*** Opening Data supplied ***
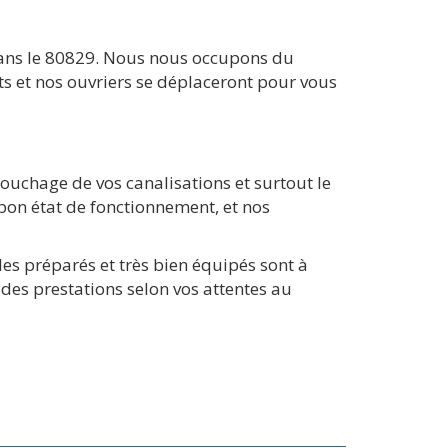
 dans le 80829. Nous nous occupons du
s et nos ouvriers se déplaceront pour vous
ouchage de vos canalisations et surtout le
bon état de fonctionnement, et nos
es préparés et très bien équipés sont à
des prestations selon vos attentes au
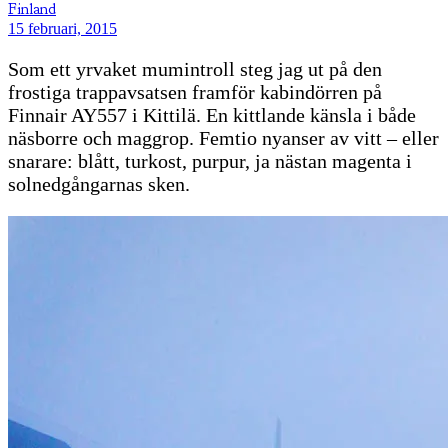
Finland
15 februari, 2015
Som ett yrvaket mumintroll steg jag ut på den
frostiga trappavsatsen framför kabindörren på
Finnair AY557 i Kittilä. En kittlande känsla i både
näsborre och maggrop. Femtio nyanser av vitt – eller
snarare: blått, turkost, purpur, ja nästan magenta i
solnedgångarnas sken.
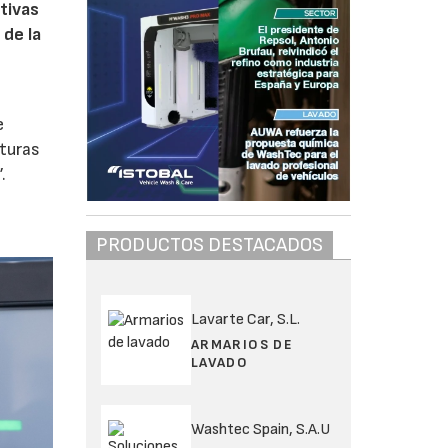
tivas
 de la
e
cturas
.
PRODUCTOS DESTACADOS
Lavarte Car, S.L.
ARMARIOS DE
LAVADO
Washtec Spain, S.A.U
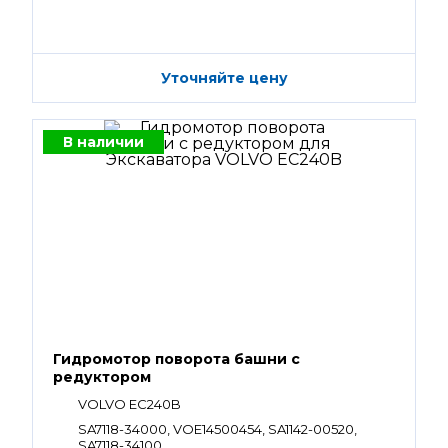
Уточняйте цену
В наличии
Гидромотор поворота башни с
редуктором
VOLVO EC240B
SA7118-34000, VOE14500454, SA1142-00520,
SA7118-34100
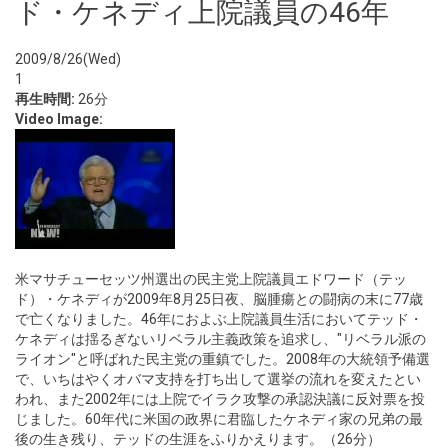
ド・ケネディ上院議員の46年
2009/8/26(Wed)
1
再生時間:
26分
Video Image:
米マサチューセッツ州選出の民主党上院議員エドワード（テッ
ド）・ケネディが2009年8月25日夜、脳腫瘍との闘病の末に77歳
で亡くなりました。46年におよぶ上院議員生活においてテッド・
ケネディは揺るぎないリベラル主義政策を追求し、"リベラル派の
ライオン"と呼ばれた民主党の重鎮でした。2008年の大統領予備選
で、いちはやくオバマ支持を打ち出して選挙の流れを変えたとい
われ、また2002年には上院でイラク攻撃の承認決議に反対票を投
じました。60年代に米国の政界に君臨したケネディ家の兄弟の最
後の生き残り、テッドの生涯をふりかえります。（26分）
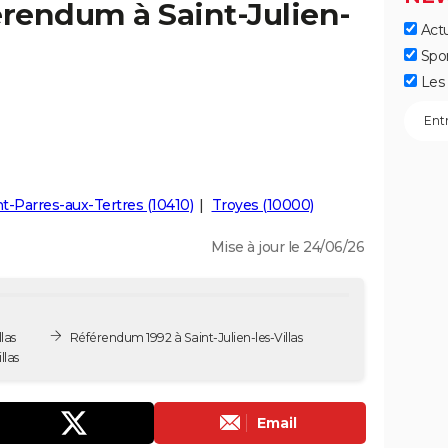
érendum à Saint-Julien-
Actu
Spo
Les 
nt-Parres-aux-Tertres (10410)
Troyes (10000)
Mise à jour le 24/06/26
las
Référendum 1992 à Saint-Julien-les-Villas
llas
Email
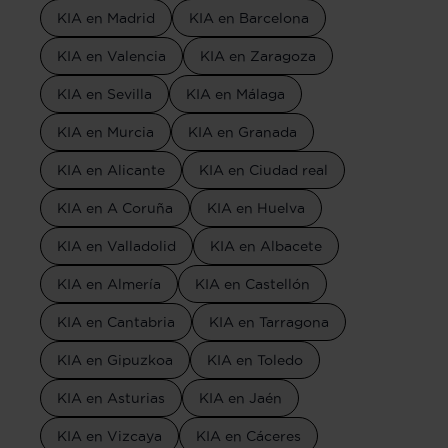
KIA en Madrid
KIA en Barcelona
KIA en Valencia
KIA en Zaragoza
KIA en Sevilla
KIA en Málaga
KIA en Murcia
KIA en Granada
KIA en Alicante
KIA en Ciudad real
KIA en A Coruña
KIA en Huelva
KIA en Valladolid
KIA en Albacete
KIA en Almería
KIA en Castellón
KIA en Cantabria
KIA en Tarragona
KIA en Gipuzkoa
KIA en Toledo
KIA en Asturias
KIA en Jaén
KIA en Vizcaya
KIA en Cáceres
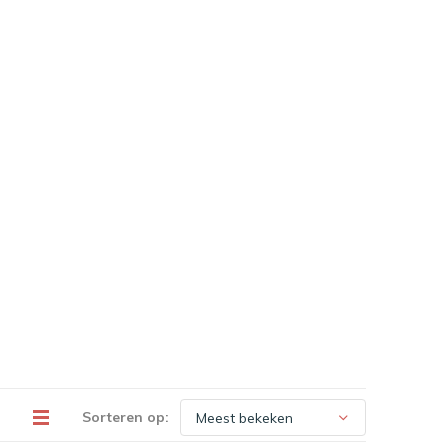
Sorteren op:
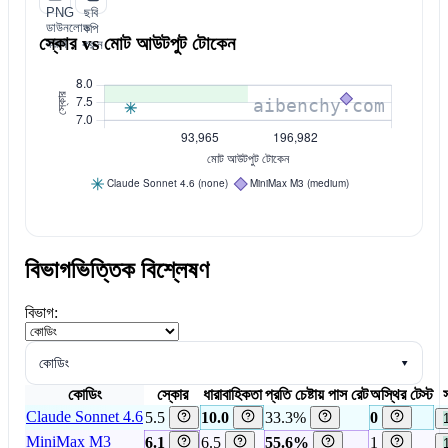
PNG
ছবি
ডাউনলোড
কপি
স্কোর vs মোট আউটপুট টোকেন
করুন
করুন
বিভাগভিত্তিক বিশ্লেষণ
বিভাগ:
কোডিং
▾
কোডিং
স্কোর
ধারাবাহিকতা
প্রতি চেষ্টায় পাস রেট
অস্থির টেস্ট
স
Claude Sonnet 4.6
5.5
10.0
33.3%
0
MiniMax M3
6.1
6.5
55.6%
1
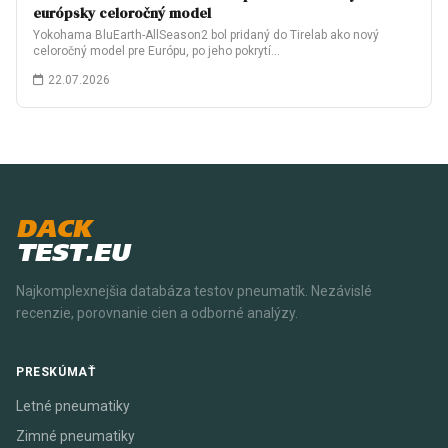
európsky celoročný model
Yokohama BluEarth-AllSeason2 bol pridaný do Tirelab ako nový
celoročný model pre Európu, po jeho pokrytí…
22.07.2026
DACK
TEST.EU
Najkomplexnejšia databáza testov pneumatík. Nezávislé
recenzie, porovnanie cien a odborné analýzy.
PRESKÚMAŤ
Letné pneumatiky
Zimné pneumatiky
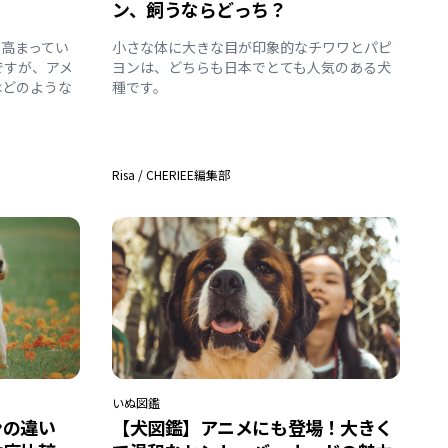
ン、飼うならどっち？
高まってい
小さな体に大きな目が印象的なチワワとパピ
ですが、アメ
ヨンは、どちらも日本でとても人気のある犬
はどのような
種です。
Risa
/
CHERIEE編集部
いぬ
図鑑
ンの違い
【犬図鑑】アニメにも登場！大きく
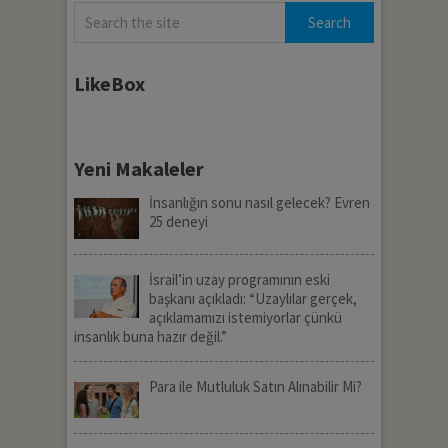
LikeBox
Yeni Makaleler
İnsanlığın sonu nasıl gelecek? Evren
25 deneyi
İsrail’in uzay programının eski
başkanı açıkladı: “Uzaylılar gerçek,
açıklamamızı istemiyorlar çünkü
insanlık buna hazır değil.”
Para ile Mutluluk Satın Alınabilir Mi?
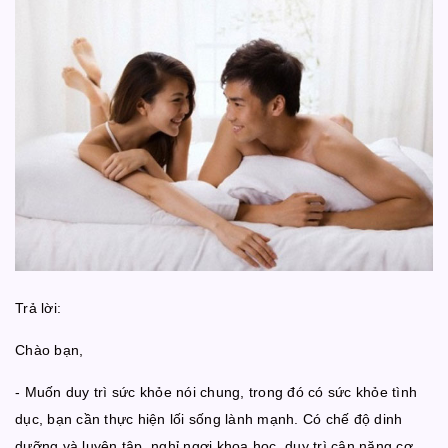
Trả lời:
Chào bạn,
- Muốn duy trì sức khỏe nói chung, trong đó có sức khỏe tình
dục, bạn cần thực hiện lối sống lành mạnh. Có chế độ dinh
dưỡng và luyện tập, nghỉ ngơi khoa học, duy trì cân nặng cơ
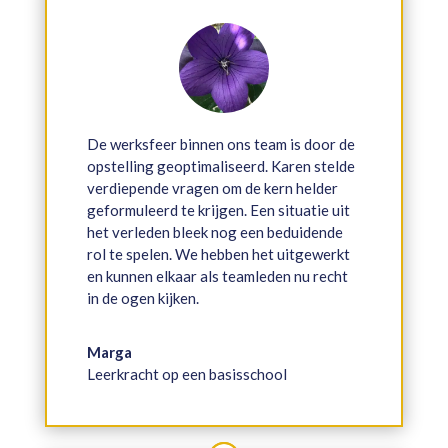
De werksfeer binnen ons team is door de
opstelling geoptimaliseerd. Karen stelde
verdiepende vragen om de kern helder
geformuleerd te krijgen. Een situatie uit
het verleden bleek nog een beduidende
rol te spelen. We hebben het uitgewerkt
en kunnen elkaar als teamleden nu recht
in de ogen kijken.
Marga
Leerkracht op een basisschool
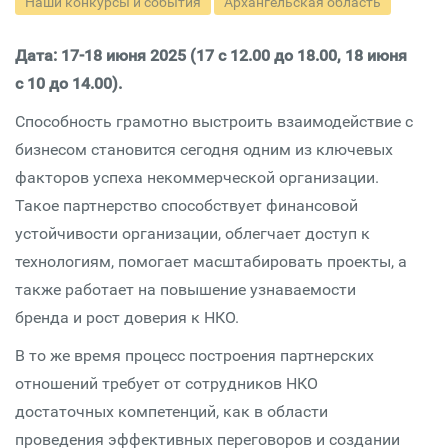
Наши конкурсы и события
Архангельская область
Дата: 17-18 июня 2025 (17 с 12.00 до 18.00, 18 июня
с 10 до 14.00).
Способность грамотно выстроить взаимодействие с
бизнесом становится сегодня одним из ключевых
факторов успеха некоммерческой организации.
Такое партнерство способствует финансовой
устойчивости организации, облегчает доступ к
технологиям, помогает масштабировать проекты, а
также работает на повышение узнаваемости
бренда и рост доверия к НКО.
В то же время процесс построения партнерских
отношений требует от сотрудников НКО
достаточных компетенций, как в области
проведения эффективных переговоров и создании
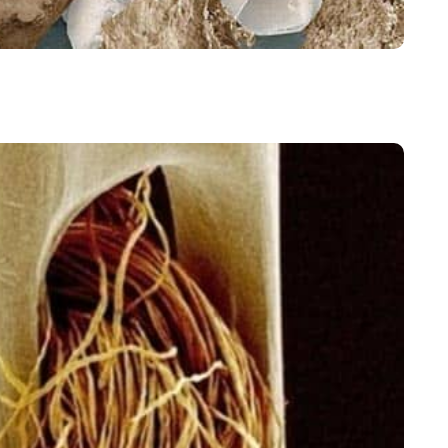
Keresés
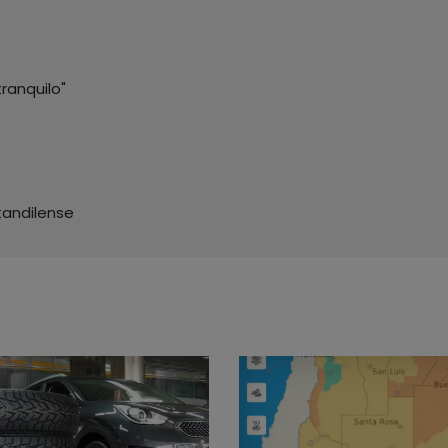
ranquilo"
tandilense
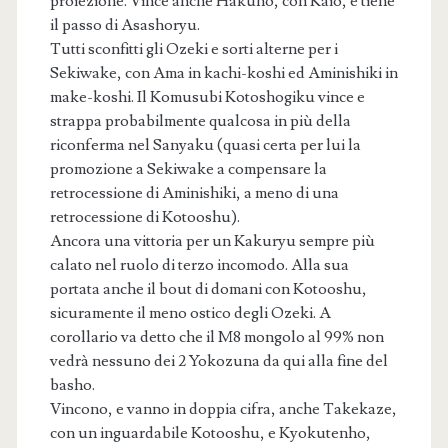
proiezione. Vince anche Hakuho, con Kaio, e tiene
il passo di Asashoryu.
Tutti sconfitti gli Ozeki e sorti alterne per i
Sekiwake, con Ama in kachi-koshi ed Aminishiki in
make-koshi. Il Komusubi Kotoshogiku vince e
strappa probabilmente qualcosa in più della
riconferma nel Sanyaku (quasi certa per lui la
promozione a Sekiwake a compensare la
retrocessione di Aminishiki, a meno di una
retrocessione di Kotooshu).
Ancora una vittoria per un Kakuryu sempre più
calato nel ruolo di terzo incomodo. Alla sua
portata anche il bout di domani con Kotooshu,
sicuramente il meno ostico degli Ozeki. A
corollario va detto che il M8 mongolo al 99% non
vedrà nessuno dei 2 Yokozuna da qui alla fine del
basho.
Vincono, e vanno in doppia cifra, anche Takekaze,
con un inguardabile Kotooshu, e Kyokutenho,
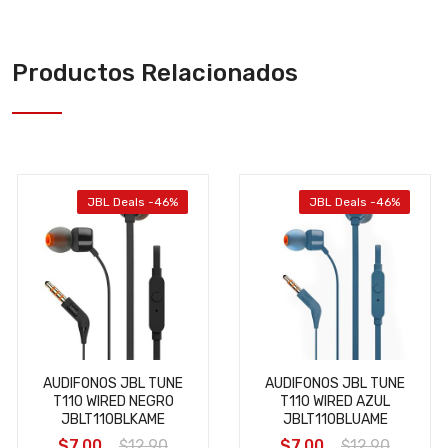
Productos Relacionados
JBL Deals -46%
JBL Deals -46%
AUDIFONOS JBL TUNE
AUDIFONOS JBL TUNE
T110 WIRED NEGRO
T110 WIRED AZUL
JBLT110BLKAME
JBLT110BLUAME
$7.00
$12.90
$7.00
$12.90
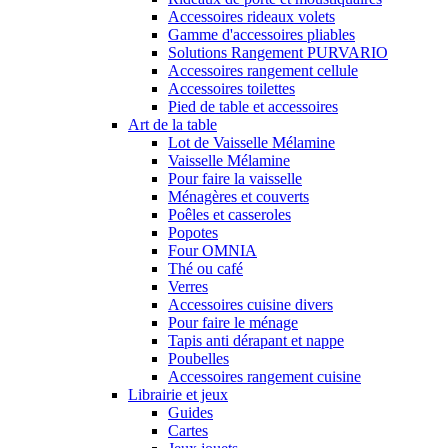
Accessoires rideaux volets
Gamme d'accessoires pliables
Solutions Rangement PURVARIO
Accessoires rangement cellule
Accessoires toilettes
Pied de table et accessoires
Art de la table
Lot de Vaisselle Mélamine
Vaisselle Mélamine
Pour faire la vaisselle
Ménagères et couverts
Poêles et casseroles
Popotes
Four OMNIA
Thé ou café
Verres
Accessoires cuisine divers
Pour faire le ménage
Tapis anti dérapant et nappe
Poubelles
Accessoires rangement cuisine
Librairie et jeux
Guides
Cartes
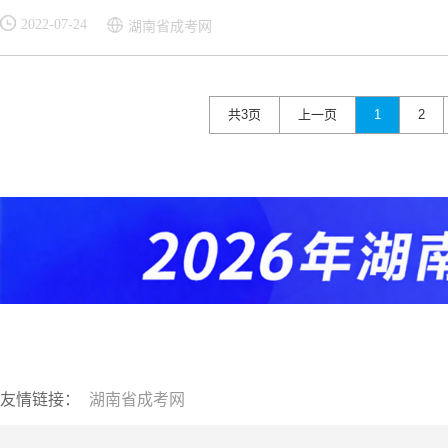
2022-07-24
湖南省成考网
共3页
上一页
1
2
友情链接：
湖南省成考网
*** Closing Data supplied ***
◆ **Instructions to follow**
If a line in the entries above contains "организации", it counts toward the total; give only that total.

◆ **Solution for this exercise**
2